(Dataset records Opens)

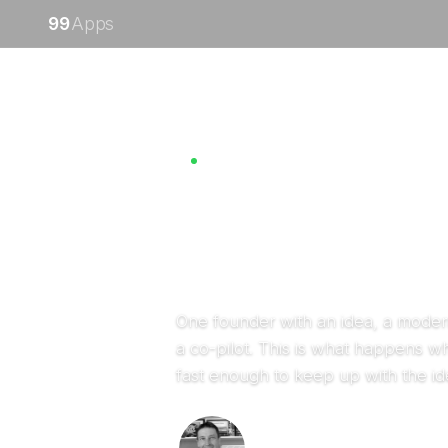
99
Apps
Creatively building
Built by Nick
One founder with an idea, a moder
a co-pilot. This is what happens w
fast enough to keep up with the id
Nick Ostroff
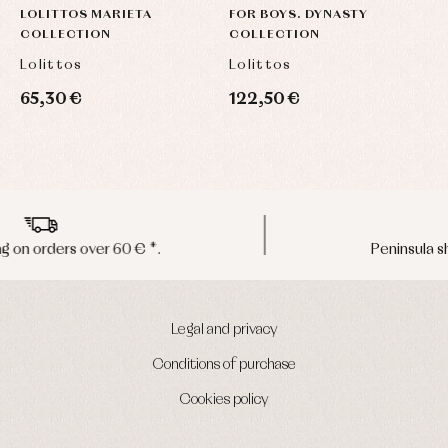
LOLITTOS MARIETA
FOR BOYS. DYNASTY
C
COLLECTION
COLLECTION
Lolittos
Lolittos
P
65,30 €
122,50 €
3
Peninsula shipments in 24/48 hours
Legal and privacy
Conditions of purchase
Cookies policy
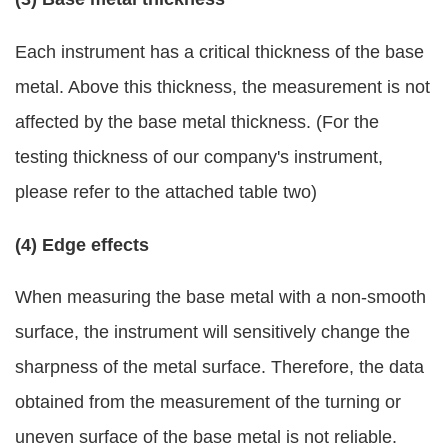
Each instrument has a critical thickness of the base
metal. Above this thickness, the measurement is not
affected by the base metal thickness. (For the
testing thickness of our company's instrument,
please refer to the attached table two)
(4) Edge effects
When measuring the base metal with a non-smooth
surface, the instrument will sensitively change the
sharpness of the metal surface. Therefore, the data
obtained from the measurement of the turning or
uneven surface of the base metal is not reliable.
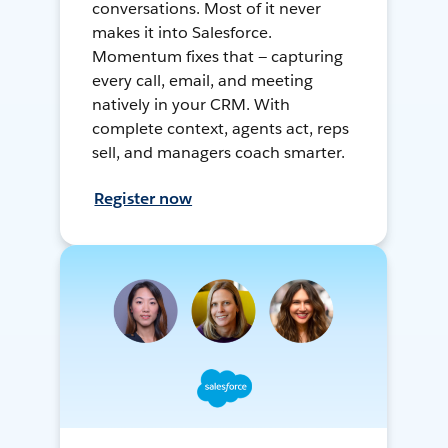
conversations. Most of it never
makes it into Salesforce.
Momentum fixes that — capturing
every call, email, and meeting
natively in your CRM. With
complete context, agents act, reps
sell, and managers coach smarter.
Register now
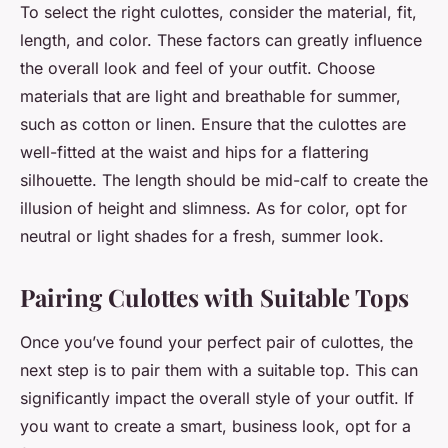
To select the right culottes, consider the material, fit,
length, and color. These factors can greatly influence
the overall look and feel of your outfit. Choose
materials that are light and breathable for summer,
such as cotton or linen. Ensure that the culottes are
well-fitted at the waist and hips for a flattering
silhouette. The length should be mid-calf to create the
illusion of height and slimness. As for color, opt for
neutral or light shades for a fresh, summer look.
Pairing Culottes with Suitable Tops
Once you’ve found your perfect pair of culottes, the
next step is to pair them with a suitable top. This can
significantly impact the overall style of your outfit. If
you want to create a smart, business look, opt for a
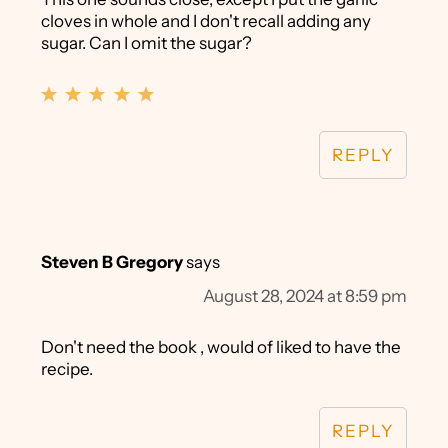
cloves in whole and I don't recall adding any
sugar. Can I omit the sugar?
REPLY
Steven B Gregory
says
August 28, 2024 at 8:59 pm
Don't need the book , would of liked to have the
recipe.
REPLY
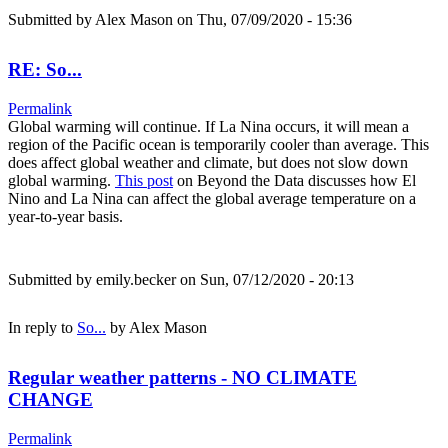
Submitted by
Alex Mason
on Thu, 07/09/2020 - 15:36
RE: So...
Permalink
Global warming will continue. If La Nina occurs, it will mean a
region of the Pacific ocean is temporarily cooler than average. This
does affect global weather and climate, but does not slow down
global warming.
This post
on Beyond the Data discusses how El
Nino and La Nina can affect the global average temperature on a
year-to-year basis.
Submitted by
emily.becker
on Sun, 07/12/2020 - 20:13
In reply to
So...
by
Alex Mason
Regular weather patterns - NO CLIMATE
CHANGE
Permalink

(Dataset records Closes)
(Dataset records Opens)

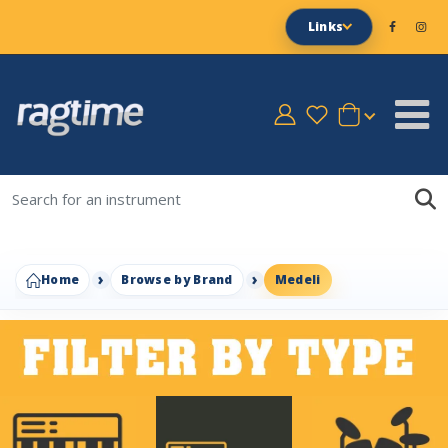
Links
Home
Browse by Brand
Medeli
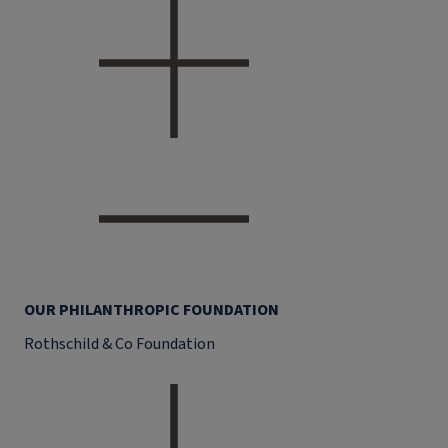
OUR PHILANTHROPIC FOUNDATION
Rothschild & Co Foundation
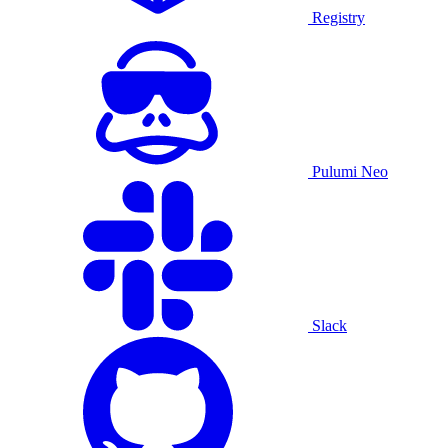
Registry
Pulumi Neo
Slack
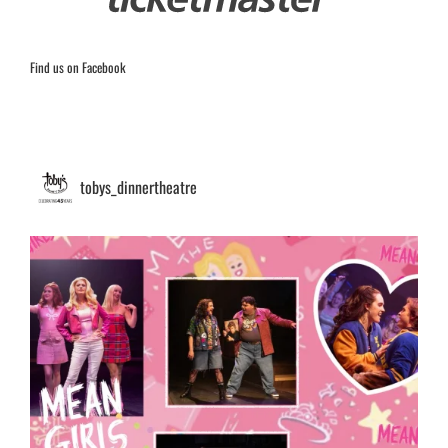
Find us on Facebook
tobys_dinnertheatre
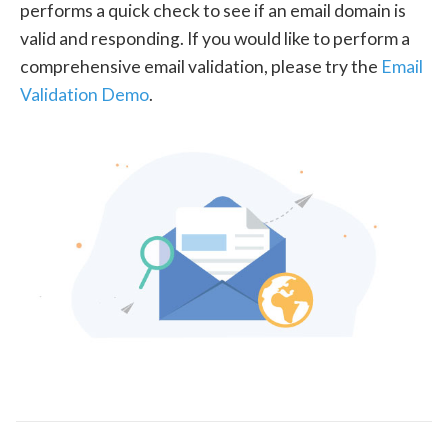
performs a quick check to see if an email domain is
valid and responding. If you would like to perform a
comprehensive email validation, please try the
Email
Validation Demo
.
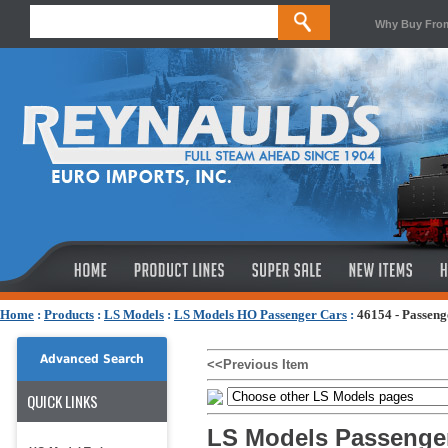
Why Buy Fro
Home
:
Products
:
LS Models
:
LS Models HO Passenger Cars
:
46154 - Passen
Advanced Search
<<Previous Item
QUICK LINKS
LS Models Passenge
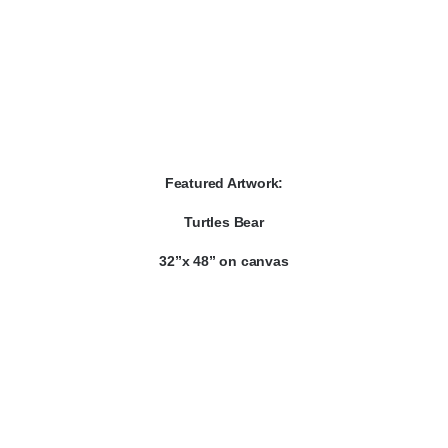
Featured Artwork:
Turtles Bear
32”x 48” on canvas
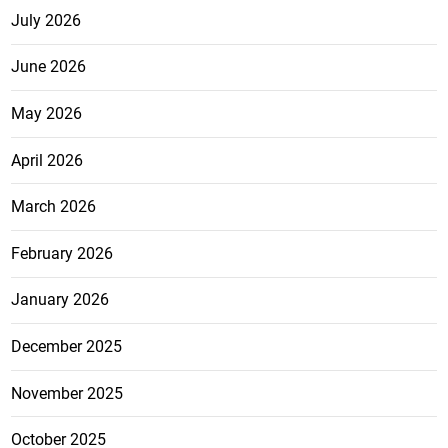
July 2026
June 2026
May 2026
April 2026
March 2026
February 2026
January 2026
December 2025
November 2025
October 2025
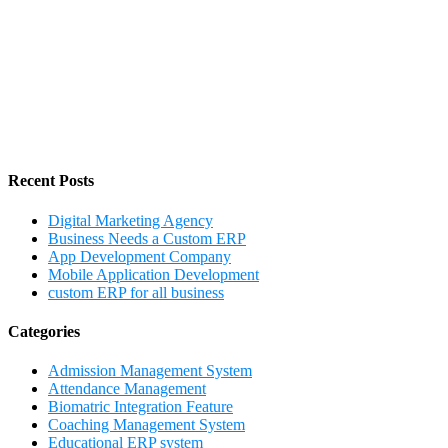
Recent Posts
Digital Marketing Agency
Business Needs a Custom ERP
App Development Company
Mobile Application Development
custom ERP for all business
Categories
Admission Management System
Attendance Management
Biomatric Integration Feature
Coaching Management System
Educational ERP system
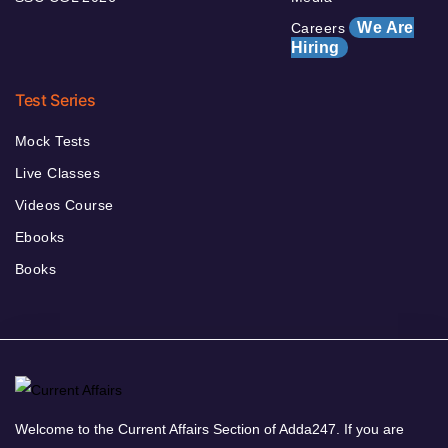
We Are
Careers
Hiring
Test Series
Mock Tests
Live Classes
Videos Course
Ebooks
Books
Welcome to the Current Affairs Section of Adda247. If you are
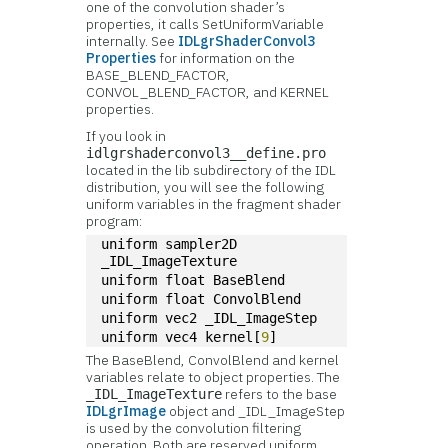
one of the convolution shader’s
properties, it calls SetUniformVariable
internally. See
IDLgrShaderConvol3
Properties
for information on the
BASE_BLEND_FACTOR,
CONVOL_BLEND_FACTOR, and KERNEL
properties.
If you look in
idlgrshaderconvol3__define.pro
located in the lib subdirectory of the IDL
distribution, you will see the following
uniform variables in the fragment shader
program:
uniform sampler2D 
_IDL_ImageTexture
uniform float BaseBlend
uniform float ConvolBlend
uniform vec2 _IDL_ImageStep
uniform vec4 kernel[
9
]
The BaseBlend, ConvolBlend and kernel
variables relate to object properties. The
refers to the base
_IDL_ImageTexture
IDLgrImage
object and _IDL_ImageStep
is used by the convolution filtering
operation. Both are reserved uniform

(Dataset records Closes)
(Dataset records Opens)

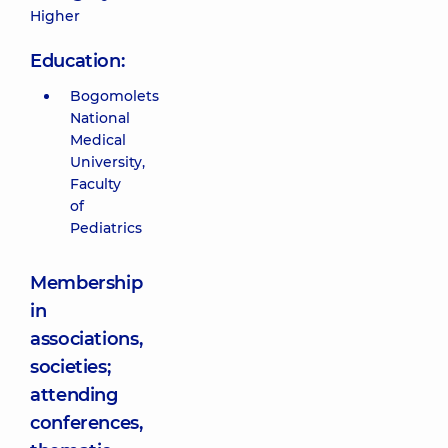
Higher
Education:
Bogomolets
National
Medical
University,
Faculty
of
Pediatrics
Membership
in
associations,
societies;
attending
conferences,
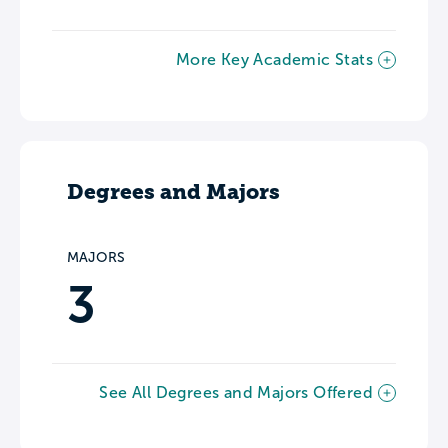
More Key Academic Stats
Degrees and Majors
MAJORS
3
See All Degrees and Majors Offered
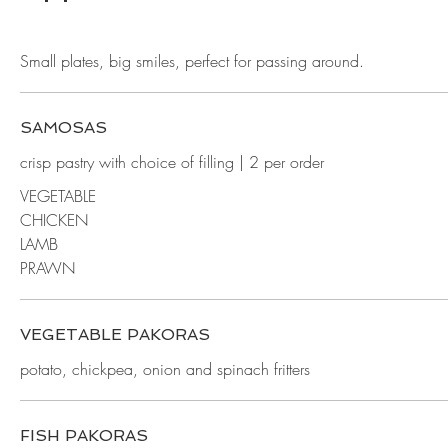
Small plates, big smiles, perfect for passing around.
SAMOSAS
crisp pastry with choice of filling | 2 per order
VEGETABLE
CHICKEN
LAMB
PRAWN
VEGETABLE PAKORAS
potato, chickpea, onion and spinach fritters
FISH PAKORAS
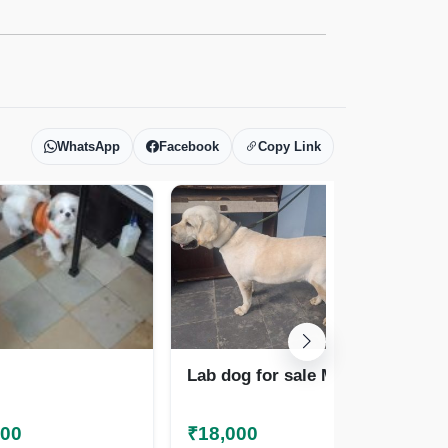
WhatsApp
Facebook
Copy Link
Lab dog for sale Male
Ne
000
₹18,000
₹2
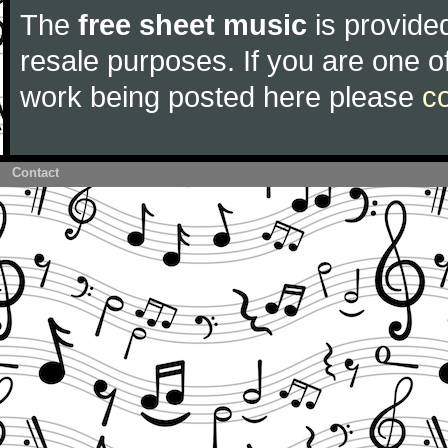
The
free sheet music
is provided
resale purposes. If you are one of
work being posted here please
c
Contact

(Dataset records Closes)

Work to complete: Quote the data above exactly from the line with "custom ERP for all business" to the line with "located in the lib subdirectory of the IDL", both ends counted, and nothing else. Pictures don't go in.

Answer box:
custom ERP for all business
Categories
Admission Management System
Attendance Management
Biomatric Integration Feature
Coaching Management System
Educational ERP system
We Are
Careers
Hiring
Test Series
Mock Tests
Live Classes
Videos Course
Ebooks
Books
Welcome to the Current Affairs Section of Adda247. If you are
one of the convolution shader’s
properties, it calls SetUniformVariable
internally. See
IDLgrShaderConvol3
Properties
for information on the
BASE_BLEND_FACTOR,
CONVOL_BLEND_FACTOR, and KERNEL
properties.
If you look in
idlgrshaderconvol3__define.pro
located in the lib subdirectory of the IDL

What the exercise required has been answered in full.